> **Your goal**: Filter the entries below, keeping every line that has the word "Hildisc".

Data START

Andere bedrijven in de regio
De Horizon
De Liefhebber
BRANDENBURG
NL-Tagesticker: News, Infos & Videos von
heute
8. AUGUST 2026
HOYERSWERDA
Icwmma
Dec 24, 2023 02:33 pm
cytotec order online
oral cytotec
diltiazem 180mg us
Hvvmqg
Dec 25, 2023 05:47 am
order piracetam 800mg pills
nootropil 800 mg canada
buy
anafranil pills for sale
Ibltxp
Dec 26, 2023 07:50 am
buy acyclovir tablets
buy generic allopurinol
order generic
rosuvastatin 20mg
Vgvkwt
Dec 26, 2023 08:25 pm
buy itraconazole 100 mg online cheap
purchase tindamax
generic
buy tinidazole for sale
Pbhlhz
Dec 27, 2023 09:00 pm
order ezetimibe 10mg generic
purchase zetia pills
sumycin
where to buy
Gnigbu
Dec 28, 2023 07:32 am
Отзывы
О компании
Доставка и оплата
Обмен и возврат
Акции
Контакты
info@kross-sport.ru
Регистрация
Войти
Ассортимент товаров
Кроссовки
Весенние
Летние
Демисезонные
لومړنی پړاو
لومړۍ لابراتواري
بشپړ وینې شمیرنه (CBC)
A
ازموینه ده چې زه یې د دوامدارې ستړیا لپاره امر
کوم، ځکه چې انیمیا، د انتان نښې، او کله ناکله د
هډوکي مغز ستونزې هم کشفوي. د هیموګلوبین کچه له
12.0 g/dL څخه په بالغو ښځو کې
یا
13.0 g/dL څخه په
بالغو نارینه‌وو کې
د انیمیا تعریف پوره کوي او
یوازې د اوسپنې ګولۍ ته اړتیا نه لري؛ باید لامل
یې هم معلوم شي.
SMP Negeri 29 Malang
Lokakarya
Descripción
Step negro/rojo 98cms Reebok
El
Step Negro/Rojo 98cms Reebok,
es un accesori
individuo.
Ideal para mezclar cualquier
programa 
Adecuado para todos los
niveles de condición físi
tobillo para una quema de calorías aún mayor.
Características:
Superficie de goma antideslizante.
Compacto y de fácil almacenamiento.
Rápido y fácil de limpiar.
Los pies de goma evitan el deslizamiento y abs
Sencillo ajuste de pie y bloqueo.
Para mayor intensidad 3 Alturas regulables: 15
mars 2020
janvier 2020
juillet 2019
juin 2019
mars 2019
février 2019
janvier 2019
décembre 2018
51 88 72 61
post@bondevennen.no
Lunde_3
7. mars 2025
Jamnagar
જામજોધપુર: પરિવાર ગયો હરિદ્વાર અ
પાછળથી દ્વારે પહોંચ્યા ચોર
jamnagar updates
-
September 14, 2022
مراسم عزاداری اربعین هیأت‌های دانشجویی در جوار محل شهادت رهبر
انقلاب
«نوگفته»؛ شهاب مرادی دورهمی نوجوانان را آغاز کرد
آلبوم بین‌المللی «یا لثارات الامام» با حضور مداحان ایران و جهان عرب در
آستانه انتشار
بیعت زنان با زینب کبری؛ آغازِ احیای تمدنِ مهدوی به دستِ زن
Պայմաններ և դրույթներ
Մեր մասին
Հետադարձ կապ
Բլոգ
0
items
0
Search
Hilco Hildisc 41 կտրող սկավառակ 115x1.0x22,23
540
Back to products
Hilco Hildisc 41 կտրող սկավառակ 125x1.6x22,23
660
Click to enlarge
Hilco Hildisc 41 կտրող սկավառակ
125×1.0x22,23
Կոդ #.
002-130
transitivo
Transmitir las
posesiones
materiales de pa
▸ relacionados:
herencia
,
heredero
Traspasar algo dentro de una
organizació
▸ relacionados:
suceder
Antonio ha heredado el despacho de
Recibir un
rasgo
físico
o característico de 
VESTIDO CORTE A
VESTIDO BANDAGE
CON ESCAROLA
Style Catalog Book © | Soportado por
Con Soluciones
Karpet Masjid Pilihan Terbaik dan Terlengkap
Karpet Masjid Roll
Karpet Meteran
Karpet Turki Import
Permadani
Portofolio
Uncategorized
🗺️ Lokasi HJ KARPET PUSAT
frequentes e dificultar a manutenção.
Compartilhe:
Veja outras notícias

Data END

> **Task answer**:
Hilco Hildisc 41 կտրող սկավառակ 115x1.0x22,23
Hilco Hildisc 41 կտրող սկավառակ 125x1.6x22,23
Hilco Hildisc 41 կտրող սկավառակ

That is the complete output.